WHAT IS BEING ASKED: Nothing but the line with "Describe the element at coordinates (299, 280)" and the lines after it, through the end of the records below, is to be repeated, exactly as it is.
------------------------------------------------------------
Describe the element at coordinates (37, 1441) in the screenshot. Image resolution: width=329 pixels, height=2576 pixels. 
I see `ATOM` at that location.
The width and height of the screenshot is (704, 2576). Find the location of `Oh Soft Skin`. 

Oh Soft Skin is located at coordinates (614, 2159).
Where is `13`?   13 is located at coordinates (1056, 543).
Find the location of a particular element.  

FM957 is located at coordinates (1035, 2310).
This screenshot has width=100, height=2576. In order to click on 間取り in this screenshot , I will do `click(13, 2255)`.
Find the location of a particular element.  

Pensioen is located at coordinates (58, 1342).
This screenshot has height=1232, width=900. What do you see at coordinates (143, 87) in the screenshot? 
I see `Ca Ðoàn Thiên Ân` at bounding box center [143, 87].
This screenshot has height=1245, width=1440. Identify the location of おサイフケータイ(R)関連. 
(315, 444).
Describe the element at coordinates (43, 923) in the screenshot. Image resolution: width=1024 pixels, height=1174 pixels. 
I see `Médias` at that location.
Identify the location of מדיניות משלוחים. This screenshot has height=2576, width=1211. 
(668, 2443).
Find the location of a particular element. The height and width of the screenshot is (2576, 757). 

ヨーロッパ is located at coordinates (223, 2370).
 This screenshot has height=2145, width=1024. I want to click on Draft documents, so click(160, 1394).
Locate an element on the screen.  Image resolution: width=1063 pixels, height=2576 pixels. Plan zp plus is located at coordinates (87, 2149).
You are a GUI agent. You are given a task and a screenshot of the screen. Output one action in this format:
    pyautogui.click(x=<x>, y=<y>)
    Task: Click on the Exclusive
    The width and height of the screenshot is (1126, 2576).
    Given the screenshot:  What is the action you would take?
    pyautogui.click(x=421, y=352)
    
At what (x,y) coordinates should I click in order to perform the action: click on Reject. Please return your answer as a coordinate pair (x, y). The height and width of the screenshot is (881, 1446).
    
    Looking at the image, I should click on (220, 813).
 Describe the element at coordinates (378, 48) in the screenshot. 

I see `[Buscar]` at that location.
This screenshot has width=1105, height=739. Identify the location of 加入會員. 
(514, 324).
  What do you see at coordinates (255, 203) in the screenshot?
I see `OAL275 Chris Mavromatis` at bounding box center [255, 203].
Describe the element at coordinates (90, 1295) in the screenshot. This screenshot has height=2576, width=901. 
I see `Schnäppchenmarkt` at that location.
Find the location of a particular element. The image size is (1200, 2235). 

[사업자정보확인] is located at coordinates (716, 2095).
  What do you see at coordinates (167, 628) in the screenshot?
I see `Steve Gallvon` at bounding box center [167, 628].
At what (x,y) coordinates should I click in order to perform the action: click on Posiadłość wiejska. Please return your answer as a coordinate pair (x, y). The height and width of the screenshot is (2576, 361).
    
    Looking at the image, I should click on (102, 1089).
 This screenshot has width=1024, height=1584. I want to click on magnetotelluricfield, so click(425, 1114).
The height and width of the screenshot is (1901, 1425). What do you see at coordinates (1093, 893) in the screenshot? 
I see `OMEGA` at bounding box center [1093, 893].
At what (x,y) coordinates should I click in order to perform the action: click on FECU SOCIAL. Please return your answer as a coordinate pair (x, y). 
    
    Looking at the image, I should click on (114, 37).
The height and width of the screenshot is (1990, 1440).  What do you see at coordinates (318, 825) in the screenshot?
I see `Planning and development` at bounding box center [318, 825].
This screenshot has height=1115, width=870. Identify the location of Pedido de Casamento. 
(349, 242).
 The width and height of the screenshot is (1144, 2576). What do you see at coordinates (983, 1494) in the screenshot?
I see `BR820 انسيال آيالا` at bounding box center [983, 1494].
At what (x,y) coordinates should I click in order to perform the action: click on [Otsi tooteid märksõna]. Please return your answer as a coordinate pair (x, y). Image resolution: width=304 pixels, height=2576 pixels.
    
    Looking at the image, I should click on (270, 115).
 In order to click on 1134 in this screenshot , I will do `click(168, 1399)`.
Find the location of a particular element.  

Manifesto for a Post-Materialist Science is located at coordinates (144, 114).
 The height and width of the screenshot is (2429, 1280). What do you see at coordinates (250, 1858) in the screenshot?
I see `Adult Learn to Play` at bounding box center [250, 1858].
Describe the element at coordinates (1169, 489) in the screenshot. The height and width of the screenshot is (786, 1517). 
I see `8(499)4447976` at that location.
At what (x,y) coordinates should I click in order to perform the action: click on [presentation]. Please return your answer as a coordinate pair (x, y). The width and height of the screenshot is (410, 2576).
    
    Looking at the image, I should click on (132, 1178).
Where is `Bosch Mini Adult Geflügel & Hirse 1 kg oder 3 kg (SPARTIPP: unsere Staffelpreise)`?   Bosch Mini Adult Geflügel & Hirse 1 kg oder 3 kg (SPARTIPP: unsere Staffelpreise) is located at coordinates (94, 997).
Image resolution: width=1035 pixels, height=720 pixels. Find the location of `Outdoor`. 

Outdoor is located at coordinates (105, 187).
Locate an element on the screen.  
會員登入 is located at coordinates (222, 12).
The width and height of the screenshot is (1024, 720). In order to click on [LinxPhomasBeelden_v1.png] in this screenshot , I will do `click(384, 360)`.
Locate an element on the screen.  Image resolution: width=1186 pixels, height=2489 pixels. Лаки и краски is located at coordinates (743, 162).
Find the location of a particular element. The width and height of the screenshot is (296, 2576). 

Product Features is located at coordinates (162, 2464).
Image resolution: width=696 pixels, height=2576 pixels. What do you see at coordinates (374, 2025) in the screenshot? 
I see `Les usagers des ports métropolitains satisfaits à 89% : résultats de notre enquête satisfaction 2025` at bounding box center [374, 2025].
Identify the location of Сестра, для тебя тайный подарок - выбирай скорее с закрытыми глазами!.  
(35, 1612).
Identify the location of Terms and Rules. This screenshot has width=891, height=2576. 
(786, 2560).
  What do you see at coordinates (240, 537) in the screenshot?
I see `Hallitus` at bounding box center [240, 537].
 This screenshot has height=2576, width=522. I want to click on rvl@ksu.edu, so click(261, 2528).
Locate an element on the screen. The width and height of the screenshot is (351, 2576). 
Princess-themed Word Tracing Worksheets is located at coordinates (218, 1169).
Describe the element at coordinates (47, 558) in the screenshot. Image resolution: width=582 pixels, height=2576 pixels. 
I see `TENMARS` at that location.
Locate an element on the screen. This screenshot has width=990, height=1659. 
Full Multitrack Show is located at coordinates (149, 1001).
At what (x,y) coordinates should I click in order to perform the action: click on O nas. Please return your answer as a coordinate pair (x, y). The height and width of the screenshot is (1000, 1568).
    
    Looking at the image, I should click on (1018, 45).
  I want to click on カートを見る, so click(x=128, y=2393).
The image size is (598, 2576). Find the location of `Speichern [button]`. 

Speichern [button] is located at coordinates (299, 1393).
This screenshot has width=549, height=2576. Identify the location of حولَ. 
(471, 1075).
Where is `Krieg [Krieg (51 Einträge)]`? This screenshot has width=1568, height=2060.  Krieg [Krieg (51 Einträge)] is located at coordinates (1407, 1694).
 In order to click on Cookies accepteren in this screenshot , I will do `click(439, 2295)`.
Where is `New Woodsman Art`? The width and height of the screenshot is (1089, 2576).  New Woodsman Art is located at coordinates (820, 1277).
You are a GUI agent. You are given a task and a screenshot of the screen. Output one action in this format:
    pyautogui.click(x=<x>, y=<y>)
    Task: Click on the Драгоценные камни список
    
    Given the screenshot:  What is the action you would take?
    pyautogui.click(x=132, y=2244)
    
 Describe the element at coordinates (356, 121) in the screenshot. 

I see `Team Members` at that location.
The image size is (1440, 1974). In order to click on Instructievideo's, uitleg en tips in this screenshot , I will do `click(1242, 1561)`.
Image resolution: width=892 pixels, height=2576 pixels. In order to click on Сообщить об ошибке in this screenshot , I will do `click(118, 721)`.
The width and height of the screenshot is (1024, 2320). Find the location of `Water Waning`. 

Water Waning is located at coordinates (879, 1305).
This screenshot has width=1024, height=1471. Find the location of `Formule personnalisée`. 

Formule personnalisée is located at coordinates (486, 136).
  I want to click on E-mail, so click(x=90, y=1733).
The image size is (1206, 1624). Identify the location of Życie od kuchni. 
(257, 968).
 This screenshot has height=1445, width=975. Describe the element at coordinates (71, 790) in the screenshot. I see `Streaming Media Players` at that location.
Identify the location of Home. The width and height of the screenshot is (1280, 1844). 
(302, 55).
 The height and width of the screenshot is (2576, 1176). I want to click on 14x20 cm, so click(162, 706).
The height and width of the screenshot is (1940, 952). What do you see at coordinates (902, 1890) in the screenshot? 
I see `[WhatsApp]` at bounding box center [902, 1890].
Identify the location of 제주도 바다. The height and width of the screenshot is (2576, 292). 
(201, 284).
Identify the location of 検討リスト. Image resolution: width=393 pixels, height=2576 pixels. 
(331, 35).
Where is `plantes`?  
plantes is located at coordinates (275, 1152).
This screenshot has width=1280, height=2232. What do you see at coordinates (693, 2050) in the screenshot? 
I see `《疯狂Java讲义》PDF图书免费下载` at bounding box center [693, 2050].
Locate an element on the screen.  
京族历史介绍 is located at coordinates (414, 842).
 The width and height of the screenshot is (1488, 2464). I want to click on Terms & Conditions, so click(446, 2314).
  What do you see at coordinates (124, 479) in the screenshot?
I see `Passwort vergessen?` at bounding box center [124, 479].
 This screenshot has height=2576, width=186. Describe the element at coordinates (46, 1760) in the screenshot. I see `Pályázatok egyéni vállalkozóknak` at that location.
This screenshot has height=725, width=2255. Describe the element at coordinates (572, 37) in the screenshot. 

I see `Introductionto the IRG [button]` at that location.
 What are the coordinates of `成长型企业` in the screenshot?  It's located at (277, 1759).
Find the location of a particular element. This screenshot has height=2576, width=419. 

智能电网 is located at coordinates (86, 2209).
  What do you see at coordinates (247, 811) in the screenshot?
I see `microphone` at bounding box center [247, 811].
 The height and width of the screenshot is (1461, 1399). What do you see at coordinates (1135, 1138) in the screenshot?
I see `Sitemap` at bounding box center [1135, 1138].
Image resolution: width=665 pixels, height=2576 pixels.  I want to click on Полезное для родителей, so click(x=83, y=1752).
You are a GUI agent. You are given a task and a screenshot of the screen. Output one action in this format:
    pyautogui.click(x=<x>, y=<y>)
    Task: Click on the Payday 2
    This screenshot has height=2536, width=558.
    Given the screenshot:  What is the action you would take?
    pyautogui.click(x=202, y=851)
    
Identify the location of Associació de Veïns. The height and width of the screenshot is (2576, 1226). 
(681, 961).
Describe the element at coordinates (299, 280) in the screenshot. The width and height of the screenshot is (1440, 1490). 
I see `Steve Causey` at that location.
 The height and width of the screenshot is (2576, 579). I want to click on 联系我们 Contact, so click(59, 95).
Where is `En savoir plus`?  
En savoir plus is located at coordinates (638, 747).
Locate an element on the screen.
------------------------------------------------------------
REPLY:
Describe the element at coordinates (299, 280) in the screenshot. The width and height of the screenshot is (1440, 1490). 
I see `Steve Causey` at that location.
 The height and width of the screenshot is (2576, 579). I want to click on 联系我们 Contact, so click(59, 95).
Where is `En savoir plus`?  
En savoir plus is located at coordinates (638, 747).
Locate an element on the screen.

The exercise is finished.